### Exercise objective
What is needed is every line of the material that contains "instruments".

:: Input for this task ::

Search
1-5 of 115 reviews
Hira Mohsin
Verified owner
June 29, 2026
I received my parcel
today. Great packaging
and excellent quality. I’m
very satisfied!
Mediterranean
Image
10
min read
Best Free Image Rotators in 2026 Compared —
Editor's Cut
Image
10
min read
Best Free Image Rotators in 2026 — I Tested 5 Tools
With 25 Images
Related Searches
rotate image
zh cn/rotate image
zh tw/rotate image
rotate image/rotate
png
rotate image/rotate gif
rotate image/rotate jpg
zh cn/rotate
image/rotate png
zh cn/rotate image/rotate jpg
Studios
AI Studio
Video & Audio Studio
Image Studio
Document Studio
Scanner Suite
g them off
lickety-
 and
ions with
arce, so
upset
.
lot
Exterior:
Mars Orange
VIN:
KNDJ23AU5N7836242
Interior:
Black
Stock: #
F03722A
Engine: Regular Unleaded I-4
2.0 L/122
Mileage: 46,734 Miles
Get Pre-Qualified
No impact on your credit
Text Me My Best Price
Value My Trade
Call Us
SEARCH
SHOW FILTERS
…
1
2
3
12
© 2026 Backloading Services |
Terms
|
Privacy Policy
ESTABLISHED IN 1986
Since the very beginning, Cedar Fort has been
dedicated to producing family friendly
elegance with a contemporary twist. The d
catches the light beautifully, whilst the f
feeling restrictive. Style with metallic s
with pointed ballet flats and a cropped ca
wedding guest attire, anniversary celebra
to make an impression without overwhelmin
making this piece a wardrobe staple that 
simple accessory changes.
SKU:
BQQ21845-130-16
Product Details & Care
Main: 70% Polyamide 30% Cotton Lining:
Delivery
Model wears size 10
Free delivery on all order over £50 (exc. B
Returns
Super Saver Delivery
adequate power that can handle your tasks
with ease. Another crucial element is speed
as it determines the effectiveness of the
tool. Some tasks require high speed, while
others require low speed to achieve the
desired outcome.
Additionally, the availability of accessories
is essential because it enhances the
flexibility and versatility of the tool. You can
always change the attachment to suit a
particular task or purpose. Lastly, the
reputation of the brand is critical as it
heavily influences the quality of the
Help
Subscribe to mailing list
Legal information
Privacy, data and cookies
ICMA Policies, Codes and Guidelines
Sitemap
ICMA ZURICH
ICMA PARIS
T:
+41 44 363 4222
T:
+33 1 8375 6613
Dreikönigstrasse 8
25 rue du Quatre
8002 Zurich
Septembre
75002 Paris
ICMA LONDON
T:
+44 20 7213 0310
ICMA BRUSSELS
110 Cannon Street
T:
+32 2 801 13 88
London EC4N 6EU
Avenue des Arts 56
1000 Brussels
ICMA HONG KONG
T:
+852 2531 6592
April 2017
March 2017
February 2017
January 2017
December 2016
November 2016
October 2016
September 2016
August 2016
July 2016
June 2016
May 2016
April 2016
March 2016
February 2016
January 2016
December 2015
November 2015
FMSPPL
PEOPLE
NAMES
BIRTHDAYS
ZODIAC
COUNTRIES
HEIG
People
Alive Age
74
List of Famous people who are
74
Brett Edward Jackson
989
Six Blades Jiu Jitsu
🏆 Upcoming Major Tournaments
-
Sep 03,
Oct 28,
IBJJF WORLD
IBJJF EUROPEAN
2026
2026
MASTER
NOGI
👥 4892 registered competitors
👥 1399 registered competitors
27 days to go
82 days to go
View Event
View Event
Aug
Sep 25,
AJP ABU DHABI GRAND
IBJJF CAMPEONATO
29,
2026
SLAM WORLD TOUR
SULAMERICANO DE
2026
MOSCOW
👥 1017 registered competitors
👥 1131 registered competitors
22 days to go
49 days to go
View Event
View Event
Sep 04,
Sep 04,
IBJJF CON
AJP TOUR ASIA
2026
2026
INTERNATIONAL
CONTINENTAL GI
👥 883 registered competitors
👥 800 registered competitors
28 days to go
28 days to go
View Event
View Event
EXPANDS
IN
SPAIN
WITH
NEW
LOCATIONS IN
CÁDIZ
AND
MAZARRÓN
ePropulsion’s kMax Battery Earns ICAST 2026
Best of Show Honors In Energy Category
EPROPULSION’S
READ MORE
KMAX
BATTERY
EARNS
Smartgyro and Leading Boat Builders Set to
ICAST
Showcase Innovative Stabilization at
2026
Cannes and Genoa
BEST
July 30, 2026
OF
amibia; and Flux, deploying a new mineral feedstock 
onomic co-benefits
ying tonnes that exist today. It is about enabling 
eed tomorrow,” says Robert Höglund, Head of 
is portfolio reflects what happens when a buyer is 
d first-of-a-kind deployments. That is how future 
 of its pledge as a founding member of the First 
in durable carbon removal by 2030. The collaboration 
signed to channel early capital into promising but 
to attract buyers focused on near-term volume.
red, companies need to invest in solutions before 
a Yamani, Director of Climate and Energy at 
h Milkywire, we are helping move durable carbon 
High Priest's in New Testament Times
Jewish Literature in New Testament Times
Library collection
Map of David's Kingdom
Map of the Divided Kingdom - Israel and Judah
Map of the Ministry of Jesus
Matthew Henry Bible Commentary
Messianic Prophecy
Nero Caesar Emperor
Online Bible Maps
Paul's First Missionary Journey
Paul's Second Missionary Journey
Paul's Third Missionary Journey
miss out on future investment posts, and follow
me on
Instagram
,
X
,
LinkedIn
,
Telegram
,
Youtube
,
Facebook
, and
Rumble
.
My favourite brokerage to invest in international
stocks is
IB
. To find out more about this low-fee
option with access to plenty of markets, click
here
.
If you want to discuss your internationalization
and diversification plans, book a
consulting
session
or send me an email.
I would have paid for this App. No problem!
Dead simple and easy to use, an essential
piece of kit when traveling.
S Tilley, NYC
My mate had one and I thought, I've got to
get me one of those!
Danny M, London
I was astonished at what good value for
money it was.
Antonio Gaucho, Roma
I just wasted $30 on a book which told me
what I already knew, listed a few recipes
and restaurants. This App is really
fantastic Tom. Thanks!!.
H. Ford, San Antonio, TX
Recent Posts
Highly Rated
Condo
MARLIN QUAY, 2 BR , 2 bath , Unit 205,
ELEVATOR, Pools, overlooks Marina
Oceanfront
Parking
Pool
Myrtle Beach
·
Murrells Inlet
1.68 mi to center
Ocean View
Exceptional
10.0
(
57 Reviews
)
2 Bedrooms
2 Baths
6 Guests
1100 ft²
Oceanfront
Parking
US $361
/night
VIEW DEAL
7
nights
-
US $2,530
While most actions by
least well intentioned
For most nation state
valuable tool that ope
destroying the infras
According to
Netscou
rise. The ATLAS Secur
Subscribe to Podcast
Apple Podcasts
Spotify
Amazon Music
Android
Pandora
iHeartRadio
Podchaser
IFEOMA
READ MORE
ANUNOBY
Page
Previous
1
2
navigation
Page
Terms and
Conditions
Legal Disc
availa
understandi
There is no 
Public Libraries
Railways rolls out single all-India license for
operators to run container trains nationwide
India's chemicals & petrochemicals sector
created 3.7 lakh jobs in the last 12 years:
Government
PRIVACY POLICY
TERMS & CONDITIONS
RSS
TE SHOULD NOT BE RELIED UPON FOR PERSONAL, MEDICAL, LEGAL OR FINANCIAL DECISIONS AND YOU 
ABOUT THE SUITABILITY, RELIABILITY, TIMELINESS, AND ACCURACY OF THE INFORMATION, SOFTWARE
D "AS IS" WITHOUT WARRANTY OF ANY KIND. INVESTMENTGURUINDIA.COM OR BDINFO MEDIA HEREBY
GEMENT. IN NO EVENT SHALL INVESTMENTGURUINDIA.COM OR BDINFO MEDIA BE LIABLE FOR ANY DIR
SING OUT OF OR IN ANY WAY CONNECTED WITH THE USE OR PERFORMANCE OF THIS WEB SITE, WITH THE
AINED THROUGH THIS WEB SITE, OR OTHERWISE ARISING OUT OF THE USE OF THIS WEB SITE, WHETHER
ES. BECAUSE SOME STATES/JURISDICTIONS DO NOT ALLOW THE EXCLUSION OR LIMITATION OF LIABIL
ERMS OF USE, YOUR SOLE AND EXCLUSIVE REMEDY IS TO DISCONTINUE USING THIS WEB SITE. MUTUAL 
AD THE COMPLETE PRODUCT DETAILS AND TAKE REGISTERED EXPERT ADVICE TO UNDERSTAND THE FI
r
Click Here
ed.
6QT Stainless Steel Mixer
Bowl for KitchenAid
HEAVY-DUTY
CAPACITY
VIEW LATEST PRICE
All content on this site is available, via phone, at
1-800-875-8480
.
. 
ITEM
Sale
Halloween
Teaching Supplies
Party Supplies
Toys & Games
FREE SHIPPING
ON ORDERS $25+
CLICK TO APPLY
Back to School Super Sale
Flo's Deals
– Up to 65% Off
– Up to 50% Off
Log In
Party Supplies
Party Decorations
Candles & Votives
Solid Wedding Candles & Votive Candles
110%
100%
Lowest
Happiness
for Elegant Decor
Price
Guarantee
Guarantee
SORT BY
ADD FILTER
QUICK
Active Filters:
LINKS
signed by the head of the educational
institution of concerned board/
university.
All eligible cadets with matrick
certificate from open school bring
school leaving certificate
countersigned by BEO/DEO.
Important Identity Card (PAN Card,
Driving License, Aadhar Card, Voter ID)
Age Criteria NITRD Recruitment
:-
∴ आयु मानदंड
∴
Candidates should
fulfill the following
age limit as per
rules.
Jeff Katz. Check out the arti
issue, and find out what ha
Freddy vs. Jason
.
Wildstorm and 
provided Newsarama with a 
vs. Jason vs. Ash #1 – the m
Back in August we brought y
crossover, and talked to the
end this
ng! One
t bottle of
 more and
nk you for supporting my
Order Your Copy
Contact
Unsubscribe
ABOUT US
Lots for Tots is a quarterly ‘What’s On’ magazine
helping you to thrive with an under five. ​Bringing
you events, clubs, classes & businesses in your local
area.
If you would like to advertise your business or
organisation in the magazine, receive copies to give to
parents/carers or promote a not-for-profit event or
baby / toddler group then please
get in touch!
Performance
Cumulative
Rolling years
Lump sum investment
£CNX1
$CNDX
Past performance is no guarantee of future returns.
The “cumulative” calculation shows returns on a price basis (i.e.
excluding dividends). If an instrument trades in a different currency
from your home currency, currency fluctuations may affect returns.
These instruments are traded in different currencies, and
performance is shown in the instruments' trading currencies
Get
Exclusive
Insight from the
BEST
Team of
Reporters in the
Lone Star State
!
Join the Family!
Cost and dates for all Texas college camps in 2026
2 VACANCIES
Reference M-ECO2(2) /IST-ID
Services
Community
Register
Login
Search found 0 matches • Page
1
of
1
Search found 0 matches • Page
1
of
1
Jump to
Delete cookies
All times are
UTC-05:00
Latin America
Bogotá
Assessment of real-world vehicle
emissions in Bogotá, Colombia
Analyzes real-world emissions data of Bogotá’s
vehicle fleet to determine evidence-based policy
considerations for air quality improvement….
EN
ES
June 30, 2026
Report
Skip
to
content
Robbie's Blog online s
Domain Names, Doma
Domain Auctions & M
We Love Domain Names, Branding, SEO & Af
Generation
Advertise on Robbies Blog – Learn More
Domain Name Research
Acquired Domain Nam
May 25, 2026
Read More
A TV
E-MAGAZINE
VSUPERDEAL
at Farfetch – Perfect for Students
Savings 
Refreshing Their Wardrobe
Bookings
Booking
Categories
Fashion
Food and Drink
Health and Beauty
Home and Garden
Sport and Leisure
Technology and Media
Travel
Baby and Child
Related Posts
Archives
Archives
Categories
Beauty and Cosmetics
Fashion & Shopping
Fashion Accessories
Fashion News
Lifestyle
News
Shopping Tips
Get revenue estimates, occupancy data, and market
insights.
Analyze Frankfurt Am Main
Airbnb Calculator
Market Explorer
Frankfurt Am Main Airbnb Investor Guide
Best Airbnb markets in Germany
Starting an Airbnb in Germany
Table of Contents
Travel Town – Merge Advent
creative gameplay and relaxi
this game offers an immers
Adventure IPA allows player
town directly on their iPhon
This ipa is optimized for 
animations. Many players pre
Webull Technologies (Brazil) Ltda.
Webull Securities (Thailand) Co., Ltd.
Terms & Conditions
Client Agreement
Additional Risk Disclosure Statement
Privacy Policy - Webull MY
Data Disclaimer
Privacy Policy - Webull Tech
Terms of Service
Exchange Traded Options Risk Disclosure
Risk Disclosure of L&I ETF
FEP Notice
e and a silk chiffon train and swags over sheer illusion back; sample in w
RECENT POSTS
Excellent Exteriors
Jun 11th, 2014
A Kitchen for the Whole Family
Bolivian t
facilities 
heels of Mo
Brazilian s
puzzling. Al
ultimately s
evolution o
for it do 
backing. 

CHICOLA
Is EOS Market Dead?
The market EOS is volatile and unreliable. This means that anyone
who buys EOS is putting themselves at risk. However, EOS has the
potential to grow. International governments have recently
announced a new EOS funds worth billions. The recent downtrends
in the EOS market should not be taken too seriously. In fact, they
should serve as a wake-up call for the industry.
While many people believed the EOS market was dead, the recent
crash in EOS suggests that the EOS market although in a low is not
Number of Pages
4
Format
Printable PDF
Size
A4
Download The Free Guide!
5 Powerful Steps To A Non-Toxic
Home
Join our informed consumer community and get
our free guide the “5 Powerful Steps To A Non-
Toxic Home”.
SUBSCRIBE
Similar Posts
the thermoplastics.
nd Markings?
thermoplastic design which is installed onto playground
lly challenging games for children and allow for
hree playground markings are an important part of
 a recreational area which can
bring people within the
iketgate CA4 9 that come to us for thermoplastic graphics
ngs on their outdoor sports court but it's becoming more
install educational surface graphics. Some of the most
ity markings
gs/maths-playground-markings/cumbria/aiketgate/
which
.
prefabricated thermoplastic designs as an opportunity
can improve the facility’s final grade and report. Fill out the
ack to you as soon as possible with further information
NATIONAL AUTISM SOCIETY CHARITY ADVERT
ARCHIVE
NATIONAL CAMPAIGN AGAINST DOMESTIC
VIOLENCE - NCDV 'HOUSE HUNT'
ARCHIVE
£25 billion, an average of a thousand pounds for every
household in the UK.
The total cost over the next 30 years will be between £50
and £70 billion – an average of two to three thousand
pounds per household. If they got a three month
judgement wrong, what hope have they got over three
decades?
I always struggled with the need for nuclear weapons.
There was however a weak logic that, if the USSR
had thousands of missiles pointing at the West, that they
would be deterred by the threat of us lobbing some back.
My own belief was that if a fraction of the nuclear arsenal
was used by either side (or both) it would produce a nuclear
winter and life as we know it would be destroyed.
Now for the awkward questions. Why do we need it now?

:::

### Response to the task
These instruments are traded in different currencies, and
performance is shown in the instruments' trading currencies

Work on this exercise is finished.